Dominican College
Griffith Avenue, Dublin 9

JC - Geography

Junior Cycle Geography Journey

Junior Cycle Geography focuses on providing students with opportunities to develop the knowledge, skills, values and behaviours that allow students to explore their world. The new Junior Cycle Geography specification was introduced into schools in September 2018.

JC Geography Aims:

  1. Enable students to become geographically literate.
  2. Develops knowledge, skills, values and behaviours that allow students to explore the physical world, human activities, and how we interact with our world.
  3. Stimulates curiosity, creating opportunities for students to read, analyse, synthesise and communicate about their immediate environment and the wider world.

The skills developed through the subject are transferable and will benefit students in study and life. Geography encourages structured inquiry: this critical thinking involves students asking questions, gathering data, evaluating and interpreting, and presenting information. It encourages collaboration and communication with their peers and experts in other fields.

Learning Outcomes

The learning to be experienced by students in Junior Cycle Geography is described in learning outcomes. These are statements that describe the knowledge, understanding, skills and values students should be able to demonstrate after their three years of Junior Cycle. There are 28 learning outcomes across the three strands and teachers select learning outcomes from across the strands in first, second and third year.

Structure of the Specification

Geoliteracy

The specification is informed by the concept of Geoliteracy. This refers to students’ ability to develop far-reaching understandings through geographical thinking and reasoning. The core components of Geoliteracy are the three I’s:

  • Interactions
  • Interconnections
  • Implications

Strand 1: Exploring the Physical World

This strand focuses on facilitating students’ exploration of how the physical world is formed and changed. Students develop knowledge and skills to understand and explain the physical world. Students engage and interact with topics related to physical geography and explore their interrelationships and any implications those topics might have on students’ lives. They apply their knowledge and skills to explain spatial characteristics and the formation of phenomena in the physical world.

Strand 2: Exploring How We Interact with the Physical World

This strand focuses on facilitating students’ understanding of how people interact with the physical world and the implications this might have for their lives. Students explore how we depend on, adapt, and change the physical world. Students apply their knowledge and skills to explain how we interact with our physical world for economic purposes, as well as how we adapt to physical phenomena.

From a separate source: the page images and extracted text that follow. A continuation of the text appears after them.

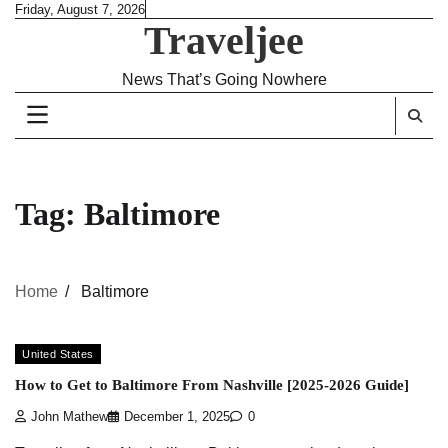
Skip
Friday, August 7, 2026
Traveljee
to
content
News That’s Going Nowhere
Tag:
Baltimore
Home
Baltimore
United States
How to Get to Baltimore From Nashville [2025-2026 Guide]
John Mathew
December 1, 2025
0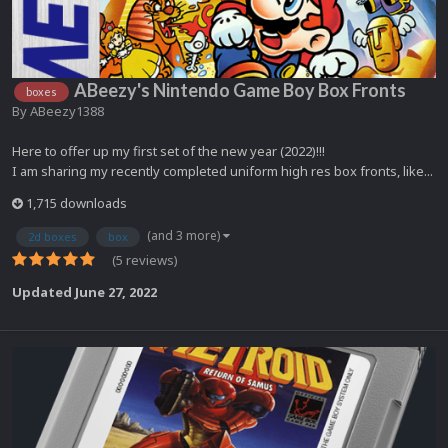
ABeezy's Nintendo Game Boy Box Fronts
boxes
By
ABeezy1388
Here to offer up my first set of the new year (2022)!!!
I am sharing my recently completed uniform high res box fronts, like...
1,715 downloads
(and 3 more)
2d boxes
box
(5 reviews)
Updated
June 27, 2022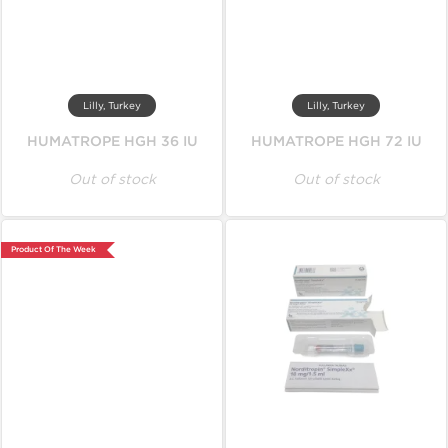
Lilly, Turkey
Lilly, Turkey
HUMATROPE HGH 36 IU
HUMATROPE HGH 72 IU
Out of stock
Out of stock
Product Of The Week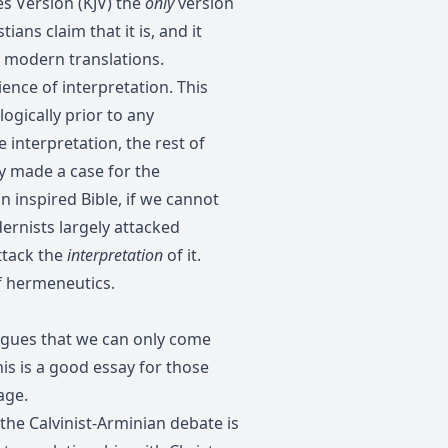
es Version (KJV) the
only
version
ans claim that it is, and it
 modern translations.
ence of interpretation. This
logically prior to any
e interpretation, the rest of
y made a case for the
an inspired Bible, if we cannot
ernists largely attacked
ttack the
interpretation
of it.
of hermeneutics.
argues that we can only come
his is a good essay for those
age.
 the Calvinist-Arminian debate is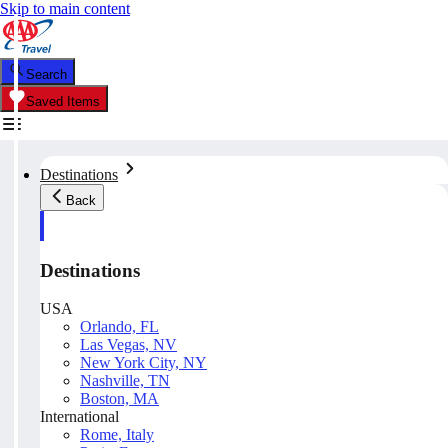
Skip to main content
Search
Saved Items
Destinations
Back
Destinations
USA
Orlando, FL
Las Vegas, NV
New York City, NY
Nashville, TN
Boston, MA
International
Rome, Italy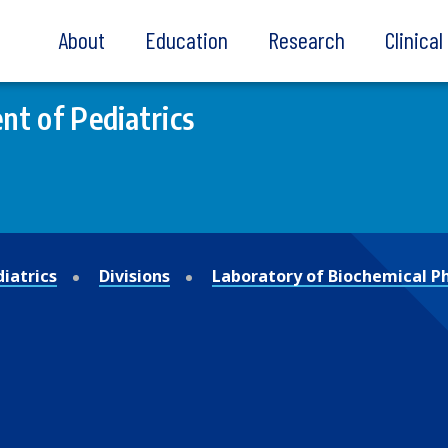
About
Education
Research
Clinica
t of Pediatrics
iatrics
Divisions
Laboratory of Biochemical 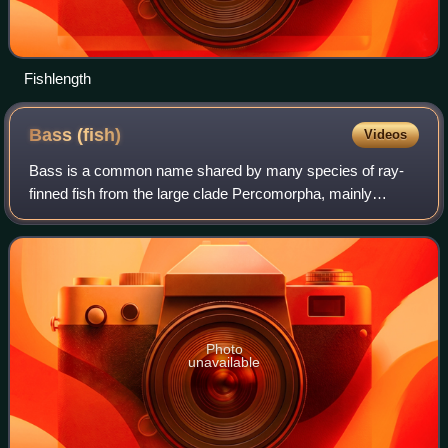
Fishlength
Bass
(fish)
Videos
Bass is a common name shared by many species of ray-
finned fish from the large clade Percomorpha, mainly
belonging to the orders Perciformes and Moroniformes,
encompassing both freshwater and marine s
Photo
unavailable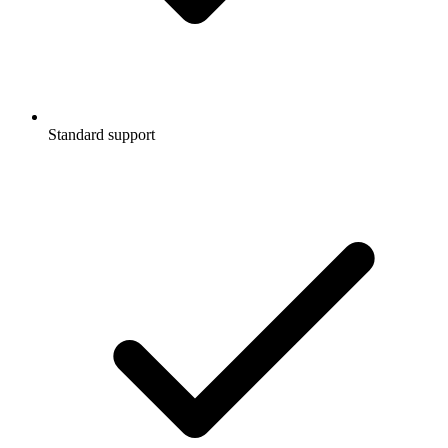
Standard support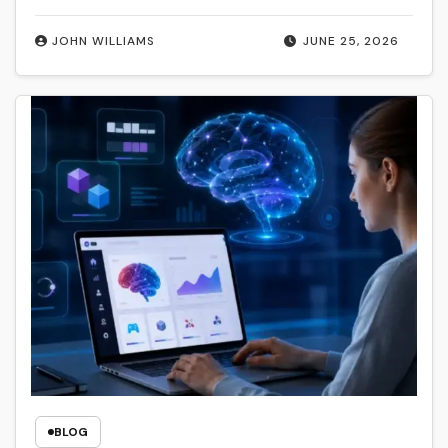
JOHN WILLIAMS
JUNE 25, 2026
BLOG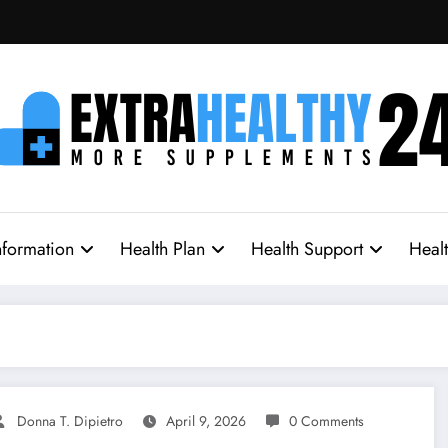
nformation
Health Plan
Health Support
Heal
Donna T. Dipietro
April 9, 2026
0 Comments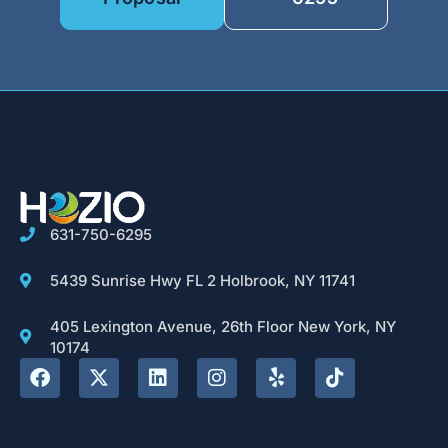
631-750-6295
5439 Sunrise Hwy FL 2 Holbrook, NY 11741
405 Lexington Avenue, 26th Floor New York, NY
10174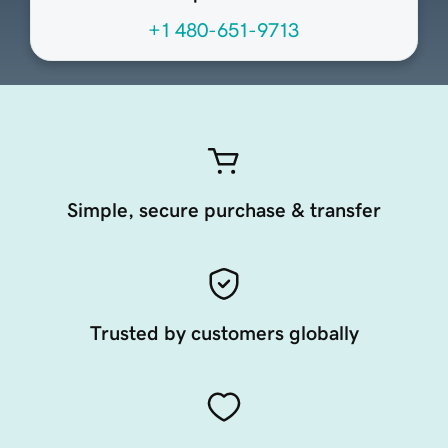
+1 480-651-9713
Simple, secure purchase & transfer
Trusted by customers globally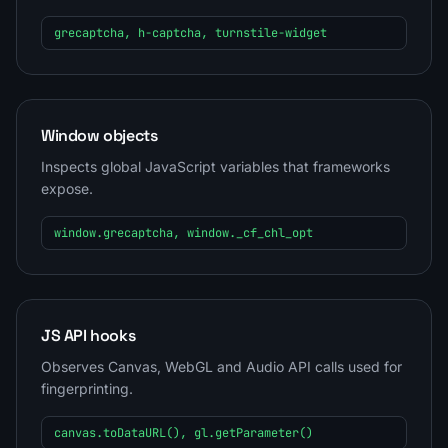
grecaptcha, h-captcha, turnstile-widget
Window objects
Inspects global JavaScript variables that frameworks
expose.
window.grecaptcha, window._cf_chl_opt
JS API hooks
Observes Canvas, WebGL and Audio API calls used for
fingerprinting.
canvas.toDataURL(), gl.getParameter()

Strand 3: Exploring People, Place and Change

This strand focuses on students exploring people, place and change. Students engage with topics related to globalisation, development, population and interdependence. Students interact with topics while exploring interrelationships and the implications those topics might have for their lives. They apply their knowledge and skills to explain settlement patterns, urbanisation, demographics, and human development.

Elements

The elements inform how students will experience the learning outcomes within the strands. Students will approach the learning outcomes through the lens of each of the elements.

  • Processes, patterns, systems and scale
  • Geographical skills
  • Sustainability

Assessment and the learning journey

CBA 1: Geography in the News

Structured inquiry through a response to a recent geographical event(s)

Format: Report that may be presented in a variety of formats

Student preparation: At the end of a three-week period students will report on their inquiry, based on a recent media source, relating to a geographical event

Completion of assessment: Term two in 2nd year

CBA 2: My Geography

Structured inquiry into a geographical aspect(s) in a local area.

Format: Report that may be presented in a variety of formats

Student preparation: Students will, over a three-week period, investigate geographical aspects in a local area.

Completion of assessment: Term one in 3rd year

After completion of each CBA, a Subject Learning and Assessment Review (SLAR) meeting takes place providing teachers with the opportunity to share samples of their assessment of student work and build a common understanding about the quality of student learning.

Assessment Task

On completion of the second Classroom-Based Assessment, students will undertake an Assessment Task. It will be marked by the State Examinations Commission and will be allocated 10% of the marks used to determine the final examination grade awarded by the SEC.


Final Examination

There will be one examination paper at a common level, set and marked by the State Examinations Commission (SEC). The examination will be no longer than two hours in duration and will take place in June of third year. In any year, the learning outcomes to be assessed will constitute a sample of the relevant outcomes from the tables of learning outcomes.